Tips on Growing and Enjoying Bromeliads

By Robert Beyer

For epiphytic (non-terrestrial) varieties, we grow bromeliads in small pine bark as a soil base. This provides excellent aeration and circulation for the roots that form, and provides sufficient support for the plant. For terrestrials, use a loose and light organic soil mixture.

For small epiphytic Tillandsia’s, mounting them on driftwood or cork is an excellent and healthy way to display them.

Location is everything! Since different bromeliads prefer different levels of light, they will let you know how to please them. If the foliage becomes bleached or burned, reduce the light. If the plant isn’t producing the color you know it should have, increase the light. Finding the right level of light makes all the difference in bringing out the colorful qualities of these plants.

Good air circulation is a common and vital need to all genera of bromeliads.

Bromeliads should not be fertilized regularly unless you are trying to increase pup production. There are some exceptions. Tillandsia’s and Cryptanthus respond well to regular fertilization. Fertilization will reduce the coloration in most bromeliad hybrids that are noted for their color., e.g. Neoregelia’s and Billbergia’s. When fertilizing, use a liquid soluble 20/20/20 fertilizer at half the recommended strength.

How to display bromeliads is always a good question. Some suggestions follow. They can be grown in single pots or large hanging baskets with three plants average per basket grouped by commonality, e.g. Neoregelia’s in one basket, Aechmea’s in another, or mixed genera that share the same light requirements. Ways to display them include on single poles with pot loops in spiral form, incorporate them into a ground level display by digging out a hole, placing a one gallon nursery container in the hole -inserting an 8″ plastic pot into the nursery container with the plant potted in small pine bark to give the appearance they are terrestrial without them ever touching the soil, or by attaching them to wood or any other natural object. As long as the basic cultural requirements are met, bromeliads can be displayed in a number of other imaginative ways. They can also be attached to trees to resemble their natural habitat. However, collector or rare plants might best be grown as individual plants for greenhouse or other special display.

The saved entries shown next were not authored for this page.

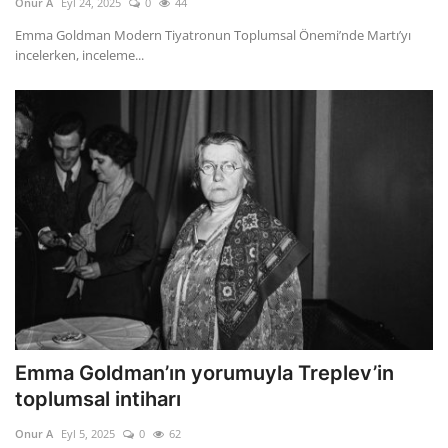
Onur A
Eyl 24, 2025
0
44
Emma Goldman Modern Tiyatronun Toplumsal Önemi’nde Martı’yı
incelerken, inceleme...
Emma Goldman’ın yorumuyla Treplev’in
toplumsal intiharı
Onur A
Eyl 5, 2025
0
62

After the plant flowers, it will produce “pups” or young plants then die. The young pups will take over the next generation. Pups should not be removed until visible root structures can be seen at their base or they are at least 1/3 to 1/2 the size of the mother plant. Make sure the pups are cut off with a solid base. Some bromeliads reproduce so abundantly, you’ll be sharing them with friends. Dead flower stalks can be cut off if unattractive until the mother plant dies.

If you have a strong interest in Bromeliads and want to learn a lot more about them from other Bromeliad specialists and enthusiasts, come visit the Houston Bromeliad Society which meets at 7:30 PM on the third Tuesday of each month at the West Gray Multipurpose Center, 1475 West Gray, between Waugh Drive and Dunlavy near the River Oaks Shopping Center.

Cultural Chart

You can use the following chart on Bromeliad Culture as a general guide and introduction to growing

Chart

Special Thanks to Don Garrison, BS/H for editing this reference chart

The following characteristics of each genera are species specific.

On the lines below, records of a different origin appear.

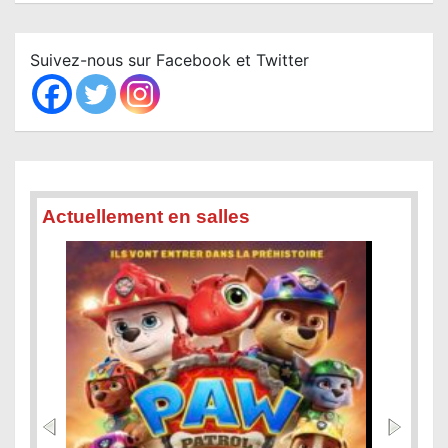
a
r
c
Suivez-nous sur Facebook et Twitter
h
Actuellement en salles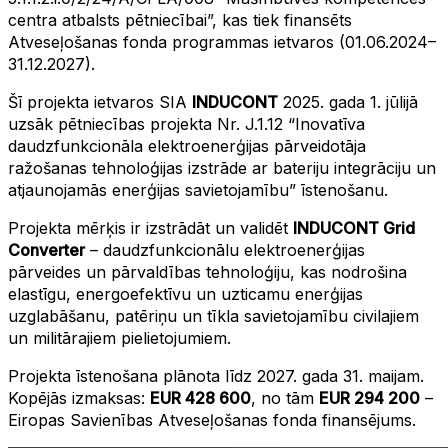
centra atbalsts pētniecībai”, kas tiek finansēts
Atveseļošanas fonda programmas ietvaros (01.06.2024–
31.12.2027).
Šī projekta ietvaros SIA
INDUCONT
2025. gada 1. jūlijā
uzsāk pētniecības projekta Nr. J.1.12 “Inovatīva
daudzfunkcionāla elektroenerģijas pārveidotāja
ražošanas tehnoloģijas izstrāde ar bateriju integrāciju un
atjaunojamās enerģijas savietojamību” īstenošanu.
Projekta mērķis ir izstrādāt un validēt
INDUCONT Grid
Converter
– daudzfunkcionālu elektroenerģijas
pārveides un pārvaldības tehnoloģiju, kas nodrošina
elastīgu, energoefektīvu un uzticamu enerģijas
uzglabāšanu, patēriņu un tīkla savietojamību civilajiem
un militārajiem pielietojumiem.
Projekta īstenošana plānota līdz 2027. gada 31. maijam.
Kopējās izmaksas:
EUR 428 600
, no tām
EUR 294 200
–
Eiropas Savienības Atveseļošanas fonda finansējums.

  • INFLORESENCES can be cupped, bracted, branched, single spiked, or insignificant.
  • FOLIAGE can be smooth edged (Tillandsias), spined, or succulent.
  • BLOOM PERIODS range from less than one week (Billbergia’s) to greater than a month (Viriesea’s).
  • RELATIVE SIZES can range from less than one inch to greater than three feet wide and tall. These variances can occur within the same genera of bromeliads depending on the particular species.